Today, after completing treatment, Tamar says Noa is in a different place.
“I truly feel that the treatment saved her life,” she says. “I won’t say it simply disappeared. The preoccupation with appearance is still there, and it will probably accompany her. When we go shopping for clothes, I still see the self-criticism in front of the mirror. But today she knows more. She understands what happens when she does not give her body what it needs, and she also knows she has tools to cope. She went through an amazing process.”
What do you suggest to parents of teenagers?
“First of all, don’t be ashamed to say the words: eating disorder. I remember Noa once saying to me in the car: ‘Mom, why is it so hard for you to say that I have an eating disorder?’ And she was right. It was hard for me. But you have to say it, raise it, ask for help.”
Beyond that, she asks parents to pay attention even to what may look like “just adolescence.”
“A child who closes the door, sleeps a lot, talks back, doesn’t want to go to school, it may really be adolescence, but sometimes there is something else there. You don’t need to go into hysteria over everything, but you also shouldn’t dismiss it. Talk to the children, even when they don’t want to. Be present. Open the door, ask how they are, sit next to them even in the most ordinary conversation. Sometimes the most important things come out of a small conversation.”
Most important, she says, is not to get angry at the child.
“When I discovered that Noa was vomiting, I was angry with her. In hindsight, I know it was fear. Today I would want to say to her immediately: ‘I am not angry. I am here. We will help you.’ Because that is what children need to hear. That they are not alone.”
The warning signs parents should not ignore
According to Dr. Tal Shnir, director of the home hospitalization service for adolescents with eating disorders at Sabar Health, Hospital at Home, it is important to understand that an eating disorder is not a whim, an attempt to get attention or an excessive preoccupation with appearance, but a real illness.
“This is an illness that has emotional components and physical components,” she explains. “It is an illness that requires a full treatment team, because the body, the mind and the family all need to be addressed.”

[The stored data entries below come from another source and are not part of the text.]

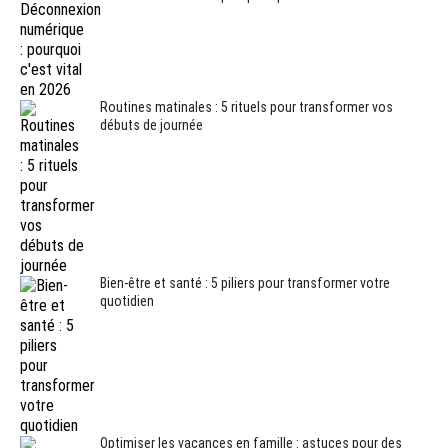
Routines matinales : 5 rituels pour transformer vos
débuts de journée
Bien-être et santé : 5 piliers pour transformer votre
quotidien
Optimiser les vacances en famille : astuces pour des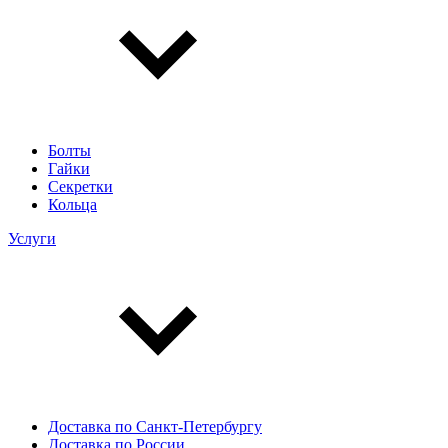
Болты
Гайки
Секретки
Кольца
Услуги
Доставка по Санкт-Петербургу
Доставка по России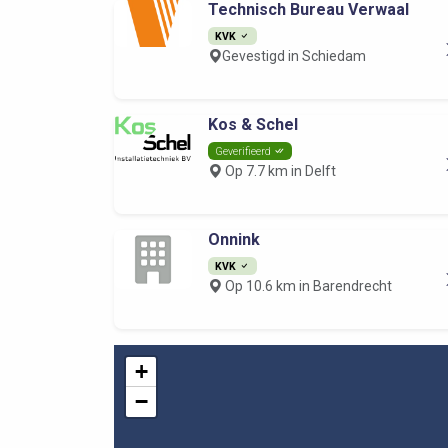
Technisch Bureau Verwaal
KVK
Gevestigd in Schiedam
Kos & Schel
Geverifieerd
Op 7.7 km in Delft
Onnink
KVK
Op 10.6 km in Barendrecht
+
−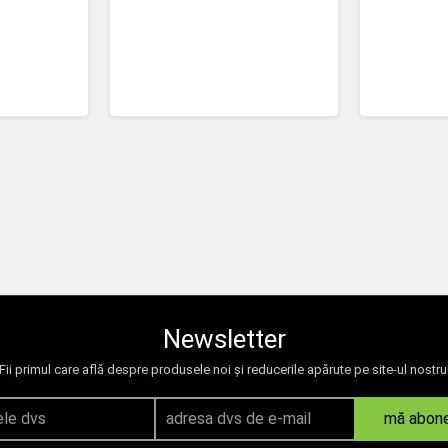
Newsletter
Fii primul care află despre produsele noi și reducerile apărute pe site-ul nostru
mă abon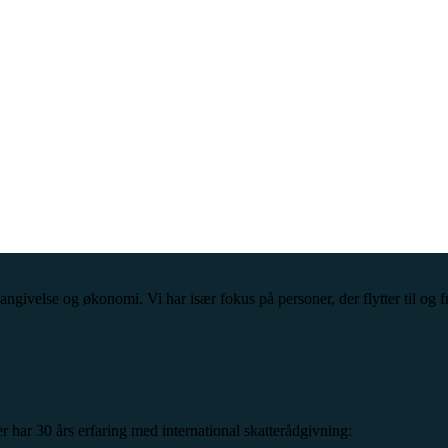
angivelse og økonomi. Vi har især fokus på personer, der flytter til og 
 har 30 års erfaring med international skatterådgivning:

In recent years, she says, there has been a significant rise in eating disorders among adolescents.
“When we talk about eating disorders in the Western world and also in Israel, we are talking about 1% to 2% severe eating disorders, with a very significant increase since the COVID period,” she says.
As for the past two years, against the backdrop of the war, she describes a more complex picture.

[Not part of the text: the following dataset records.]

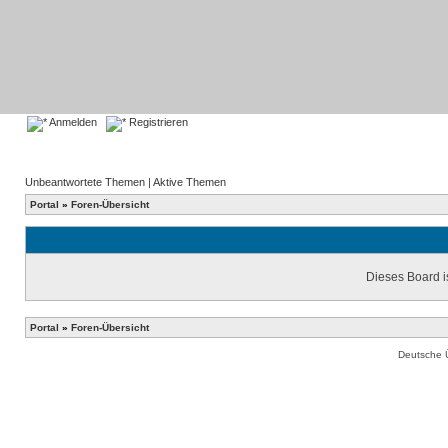
Anmelden
Registrieren
Unbeantwortete Themen
|
Aktive Themen
Portal
»
Foren-Übersicht
Dieses Board is
Portal
»
Foren-Übersicht
Deutsche 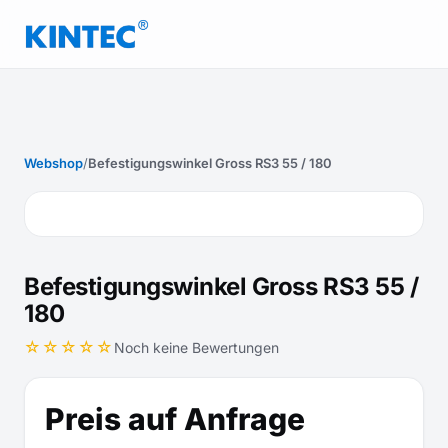
Webshop
/
Befestigungswinkel Gross RS3 55 / 180
Befestigungswinkel Gross RS3 55 /
180
☆☆☆☆☆
Noch keine Bewertungen
Preis auf Anfrage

“At the beginning of the war, we actually saw a decrease in referrals, but today, after a prolonged period of stress, we are seeing more complex and severe illness. In some cases, it turns out that processes had been going on for a long time and were not spoken about, meaning diagnosis comes later.”
One of the difficulties in identifying an eating disorder, Shnir explains, is that it is not always a girl who is underweight.
“Today we see more adolescents with anorexia at a normal weight, or those who started at a higher weight and lost a lot sharply,” she says. “From the outside, you do not always see the severity of the situation, but the body may be in severe distress.”
Shnir says the warning signs that should alert parents include avoiding meals, sharp weight loss, weakness, dizziness, a change in functioning, absence from school or unusual behaviors around food.
“The earlier the diagnosis and the earlier treatment begins, the better the chances of recovery,” she says.
“The parents are not to blame,” Shnir emphasizes. “On the contrary, they know their child best, and therefore they can be one of the most important factors in treatment and recovery. But that requires a lot of guidance, support and professional assistance.”